Set down exactly, with nothing added, the lines from the one containing "See the attached image. Mask" through the end of the entries.

:: Stored items ::
-*-
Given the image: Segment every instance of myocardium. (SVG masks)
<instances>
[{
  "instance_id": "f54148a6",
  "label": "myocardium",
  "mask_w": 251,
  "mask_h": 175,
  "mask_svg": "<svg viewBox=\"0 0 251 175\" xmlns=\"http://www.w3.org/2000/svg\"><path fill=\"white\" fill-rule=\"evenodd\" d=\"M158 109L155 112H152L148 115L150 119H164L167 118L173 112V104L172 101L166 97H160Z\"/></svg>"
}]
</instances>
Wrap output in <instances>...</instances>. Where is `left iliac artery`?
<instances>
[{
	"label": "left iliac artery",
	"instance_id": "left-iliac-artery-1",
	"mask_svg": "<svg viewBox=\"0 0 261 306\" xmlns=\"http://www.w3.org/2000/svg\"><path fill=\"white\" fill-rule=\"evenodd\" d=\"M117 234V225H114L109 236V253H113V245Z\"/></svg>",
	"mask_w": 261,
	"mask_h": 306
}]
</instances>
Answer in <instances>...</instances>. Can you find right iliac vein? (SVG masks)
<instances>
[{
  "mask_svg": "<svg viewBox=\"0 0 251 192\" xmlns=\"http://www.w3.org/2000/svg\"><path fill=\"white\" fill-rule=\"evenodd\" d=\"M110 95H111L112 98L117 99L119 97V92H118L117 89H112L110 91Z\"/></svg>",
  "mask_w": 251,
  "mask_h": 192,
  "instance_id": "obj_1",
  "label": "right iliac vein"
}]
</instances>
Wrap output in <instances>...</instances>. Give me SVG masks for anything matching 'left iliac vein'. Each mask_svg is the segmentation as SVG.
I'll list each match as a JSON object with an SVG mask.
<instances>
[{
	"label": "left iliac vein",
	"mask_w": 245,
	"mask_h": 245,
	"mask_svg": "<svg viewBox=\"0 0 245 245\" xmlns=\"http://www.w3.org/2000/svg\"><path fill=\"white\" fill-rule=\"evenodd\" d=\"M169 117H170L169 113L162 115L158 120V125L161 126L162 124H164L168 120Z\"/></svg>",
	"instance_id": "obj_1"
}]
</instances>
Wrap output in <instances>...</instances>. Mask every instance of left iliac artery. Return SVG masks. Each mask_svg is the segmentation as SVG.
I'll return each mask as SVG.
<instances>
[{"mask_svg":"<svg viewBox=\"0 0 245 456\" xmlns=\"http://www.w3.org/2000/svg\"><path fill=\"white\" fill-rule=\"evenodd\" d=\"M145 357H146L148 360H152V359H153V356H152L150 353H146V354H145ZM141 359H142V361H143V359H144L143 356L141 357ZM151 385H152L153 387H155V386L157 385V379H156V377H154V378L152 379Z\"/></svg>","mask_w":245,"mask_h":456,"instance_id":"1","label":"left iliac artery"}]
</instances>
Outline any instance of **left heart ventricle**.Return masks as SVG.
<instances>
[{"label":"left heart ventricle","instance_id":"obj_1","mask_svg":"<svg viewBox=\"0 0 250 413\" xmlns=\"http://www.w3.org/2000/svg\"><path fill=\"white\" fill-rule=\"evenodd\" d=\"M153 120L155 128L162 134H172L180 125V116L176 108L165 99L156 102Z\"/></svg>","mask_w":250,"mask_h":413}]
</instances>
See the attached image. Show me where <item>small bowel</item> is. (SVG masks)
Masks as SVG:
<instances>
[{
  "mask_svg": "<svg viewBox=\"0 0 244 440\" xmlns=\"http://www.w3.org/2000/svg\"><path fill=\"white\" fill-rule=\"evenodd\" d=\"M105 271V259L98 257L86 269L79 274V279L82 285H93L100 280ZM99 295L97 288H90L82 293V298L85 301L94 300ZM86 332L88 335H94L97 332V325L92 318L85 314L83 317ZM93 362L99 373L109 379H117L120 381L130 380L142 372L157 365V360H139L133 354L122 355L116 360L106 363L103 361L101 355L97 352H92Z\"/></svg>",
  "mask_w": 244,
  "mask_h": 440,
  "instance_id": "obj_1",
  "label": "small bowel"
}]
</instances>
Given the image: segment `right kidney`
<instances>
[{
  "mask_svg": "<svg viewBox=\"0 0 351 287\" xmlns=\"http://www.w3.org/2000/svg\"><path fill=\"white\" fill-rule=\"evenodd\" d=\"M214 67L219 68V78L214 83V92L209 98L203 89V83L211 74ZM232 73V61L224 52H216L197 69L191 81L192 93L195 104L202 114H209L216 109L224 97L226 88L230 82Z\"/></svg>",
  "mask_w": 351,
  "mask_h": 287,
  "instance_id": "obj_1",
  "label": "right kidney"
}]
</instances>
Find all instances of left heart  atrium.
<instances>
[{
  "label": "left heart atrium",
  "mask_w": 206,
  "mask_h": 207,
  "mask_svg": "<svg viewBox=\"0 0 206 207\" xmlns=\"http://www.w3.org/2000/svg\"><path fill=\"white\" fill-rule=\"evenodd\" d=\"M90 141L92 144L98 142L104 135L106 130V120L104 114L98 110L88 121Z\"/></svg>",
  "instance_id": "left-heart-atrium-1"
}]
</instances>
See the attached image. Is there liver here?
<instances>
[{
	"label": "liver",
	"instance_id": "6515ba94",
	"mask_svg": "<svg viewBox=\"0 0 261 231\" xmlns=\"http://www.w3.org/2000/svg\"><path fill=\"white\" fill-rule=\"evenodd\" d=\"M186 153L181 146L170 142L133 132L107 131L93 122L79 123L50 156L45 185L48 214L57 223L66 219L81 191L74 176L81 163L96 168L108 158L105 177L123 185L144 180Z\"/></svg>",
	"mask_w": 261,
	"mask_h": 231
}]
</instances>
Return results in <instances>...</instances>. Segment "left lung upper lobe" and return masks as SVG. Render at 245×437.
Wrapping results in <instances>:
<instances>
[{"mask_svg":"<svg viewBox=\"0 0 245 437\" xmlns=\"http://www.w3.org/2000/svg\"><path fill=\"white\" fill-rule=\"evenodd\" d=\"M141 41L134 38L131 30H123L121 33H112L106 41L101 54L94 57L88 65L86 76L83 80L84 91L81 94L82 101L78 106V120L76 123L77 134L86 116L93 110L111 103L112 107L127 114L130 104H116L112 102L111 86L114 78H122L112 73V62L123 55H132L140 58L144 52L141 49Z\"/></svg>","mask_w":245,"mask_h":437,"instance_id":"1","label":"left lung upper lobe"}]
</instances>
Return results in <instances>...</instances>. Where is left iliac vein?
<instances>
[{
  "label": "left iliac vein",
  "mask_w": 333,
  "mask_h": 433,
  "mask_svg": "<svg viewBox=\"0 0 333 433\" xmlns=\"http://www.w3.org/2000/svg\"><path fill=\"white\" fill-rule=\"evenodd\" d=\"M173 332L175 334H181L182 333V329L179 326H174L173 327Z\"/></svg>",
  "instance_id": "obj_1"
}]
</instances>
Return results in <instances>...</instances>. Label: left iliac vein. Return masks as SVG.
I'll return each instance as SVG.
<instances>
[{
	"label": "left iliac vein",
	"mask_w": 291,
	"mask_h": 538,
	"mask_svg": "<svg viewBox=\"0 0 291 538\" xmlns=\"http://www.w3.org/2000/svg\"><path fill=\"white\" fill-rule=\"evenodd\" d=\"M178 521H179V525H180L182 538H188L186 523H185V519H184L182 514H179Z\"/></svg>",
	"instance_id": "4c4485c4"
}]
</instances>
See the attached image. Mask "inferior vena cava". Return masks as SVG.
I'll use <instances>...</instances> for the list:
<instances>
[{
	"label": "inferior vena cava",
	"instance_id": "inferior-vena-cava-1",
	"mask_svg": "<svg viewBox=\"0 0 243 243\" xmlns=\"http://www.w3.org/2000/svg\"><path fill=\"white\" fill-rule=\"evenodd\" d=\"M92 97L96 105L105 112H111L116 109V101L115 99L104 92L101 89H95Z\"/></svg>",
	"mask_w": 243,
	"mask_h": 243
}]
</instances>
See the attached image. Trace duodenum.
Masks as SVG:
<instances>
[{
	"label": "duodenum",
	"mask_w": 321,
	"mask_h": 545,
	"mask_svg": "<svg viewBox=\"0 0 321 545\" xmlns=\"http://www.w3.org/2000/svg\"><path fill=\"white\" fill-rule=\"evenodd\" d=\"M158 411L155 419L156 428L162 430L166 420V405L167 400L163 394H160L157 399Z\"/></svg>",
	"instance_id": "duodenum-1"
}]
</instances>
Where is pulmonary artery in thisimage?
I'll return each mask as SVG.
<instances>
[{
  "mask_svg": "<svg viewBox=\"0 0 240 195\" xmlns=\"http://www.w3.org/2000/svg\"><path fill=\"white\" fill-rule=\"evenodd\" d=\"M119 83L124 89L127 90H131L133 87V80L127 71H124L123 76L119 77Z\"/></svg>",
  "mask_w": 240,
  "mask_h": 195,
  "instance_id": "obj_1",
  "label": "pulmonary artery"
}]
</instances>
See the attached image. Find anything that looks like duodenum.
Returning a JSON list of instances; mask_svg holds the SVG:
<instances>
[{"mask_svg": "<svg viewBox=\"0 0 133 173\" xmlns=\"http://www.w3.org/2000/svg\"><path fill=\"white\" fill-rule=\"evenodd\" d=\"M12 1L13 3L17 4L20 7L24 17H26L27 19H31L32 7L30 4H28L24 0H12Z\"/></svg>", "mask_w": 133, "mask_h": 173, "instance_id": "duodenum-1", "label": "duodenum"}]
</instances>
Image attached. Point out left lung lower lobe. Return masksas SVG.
-*-
:: Exercise output ::
See the attached image. Mask "inferior vena cava". Return masks as SVG.
I'll use <instances>...</instances> for the list:
<instances>
[{
	"label": "inferior vena cava",
	"instance_id": "inferior-vena-cava-1",
	"mask_svg": "<svg viewBox=\"0 0 243 243\" xmlns=\"http://www.w3.org/2000/svg\"><path fill=\"white\" fill-rule=\"evenodd\" d=\"M92 97L96 105L105 112H111L116 109V101L115 99L104 92L101 89H95Z\"/></svg>",
	"mask_w": 243,
	"mask_h": 243
}]
</instances>
See the attached image. Trace duodenum.
Masks as SVG:
<instances>
[{
	"label": "duodenum",
	"mask_w": 321,
	"mask_h": 545,
	"mask_svg": "<svg viewBox=\"0 0 321 545\" xmlns=\"http://www.w3.org/2000/svg\"><path fill=\"white\" fill-rule=\"evenodd\" d=\"M158 411L155 419L156 428L162 430L166 420V405L167 400L163 394H160L157 399Z\"/></svg>",
	"instance_id": "duodenum-1"
}]
</instances>
Where is pulmonary artery in thisimage?
I'll return each mask as SVG.
<instances>
[{
  "mask_svg": "<svg viewBox=\"0 0 240 195\" xmlns=\"http://www.w3.org/2000/svg\"><path fill=\"white\" fill-rule=\"evenodd\" d=\"M119 83L124 89L127 90H131L133 87V80L127 71H124L123 76L119 77Z\"/></svg>",
  "mask_w": 240,
  "mask_h": 195,
  "instance_id": "obj_1",
  "label": "pulmonary artery"
}]
</instances>
See the attached image. Find anything that looks like duodenum.
Returning a JSON list of instances; mask_svg holds the SVG:
<instances>
[{"mask_svg": "<svg viewBox=\"0 0 133 173\" xmlns=\"http://www.w3.org/2000/svg\"><path fill=\"white\" fill-rule=\"evenodd\" d=\"M12 1L13 3L17 4L20 7L24 17H26L27 19H31L32 7L30 4H28L24 0H12Z\"/></svg>", "mask_w": 133, "mask_h": 173, "instance_id": "duodenum-1", "label": "duodenum"}]
</instances>
Image attached. Point out left lung lower lobe. Return masksas SVG.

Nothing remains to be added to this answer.